The string "vehicles" appears in some lines of the entries that follow; copy each such line.

##### Data records

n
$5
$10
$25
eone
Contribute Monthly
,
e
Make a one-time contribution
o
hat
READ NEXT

##########
##### Data records

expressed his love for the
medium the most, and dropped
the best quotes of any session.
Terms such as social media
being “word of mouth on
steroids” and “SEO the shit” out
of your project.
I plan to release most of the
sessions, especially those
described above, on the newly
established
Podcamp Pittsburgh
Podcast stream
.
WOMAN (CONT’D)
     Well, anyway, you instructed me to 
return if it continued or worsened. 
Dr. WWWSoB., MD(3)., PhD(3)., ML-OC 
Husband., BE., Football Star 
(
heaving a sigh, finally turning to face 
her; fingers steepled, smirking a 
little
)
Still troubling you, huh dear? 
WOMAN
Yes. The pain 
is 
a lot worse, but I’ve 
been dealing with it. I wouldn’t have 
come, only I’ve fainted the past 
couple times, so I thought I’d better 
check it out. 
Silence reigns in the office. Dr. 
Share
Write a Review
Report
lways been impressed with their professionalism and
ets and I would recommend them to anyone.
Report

##########
##### Data records

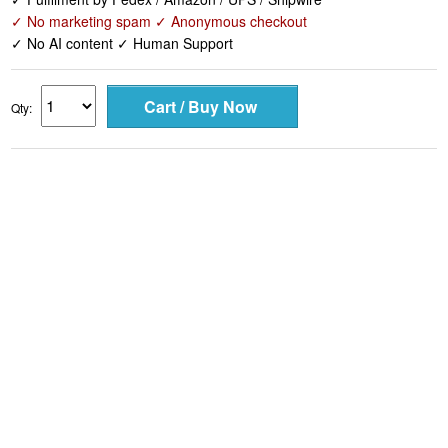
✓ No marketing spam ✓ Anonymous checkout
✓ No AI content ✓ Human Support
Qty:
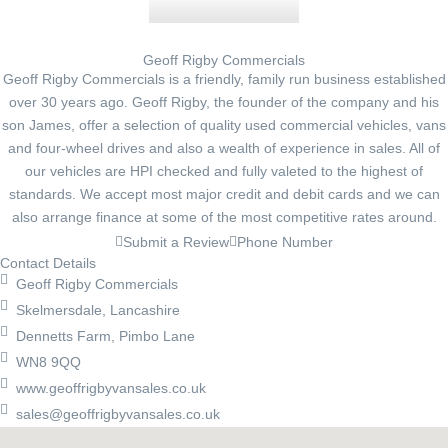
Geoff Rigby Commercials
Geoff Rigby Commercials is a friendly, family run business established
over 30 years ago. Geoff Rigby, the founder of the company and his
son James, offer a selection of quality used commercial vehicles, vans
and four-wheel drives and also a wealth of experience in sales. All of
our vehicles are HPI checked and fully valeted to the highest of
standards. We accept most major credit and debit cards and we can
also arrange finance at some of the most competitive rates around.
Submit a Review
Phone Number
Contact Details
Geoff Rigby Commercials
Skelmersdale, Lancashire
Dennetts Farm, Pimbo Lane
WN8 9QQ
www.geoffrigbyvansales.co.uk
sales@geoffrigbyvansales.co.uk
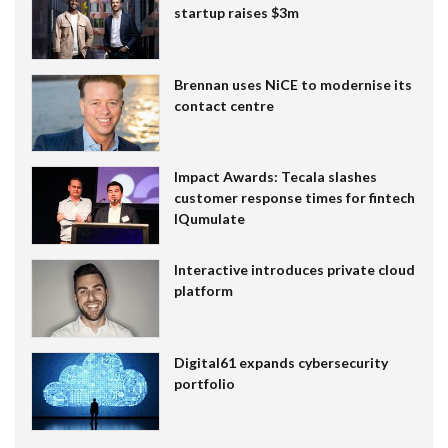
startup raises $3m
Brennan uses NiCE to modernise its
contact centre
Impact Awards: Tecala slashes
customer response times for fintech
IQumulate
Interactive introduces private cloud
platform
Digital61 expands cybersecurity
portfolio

##########

▸ **Written solution**
son James, offer a selection of quality used commercial vehicles, vans
our vehicles are HPI checked and fully valeted to the highest of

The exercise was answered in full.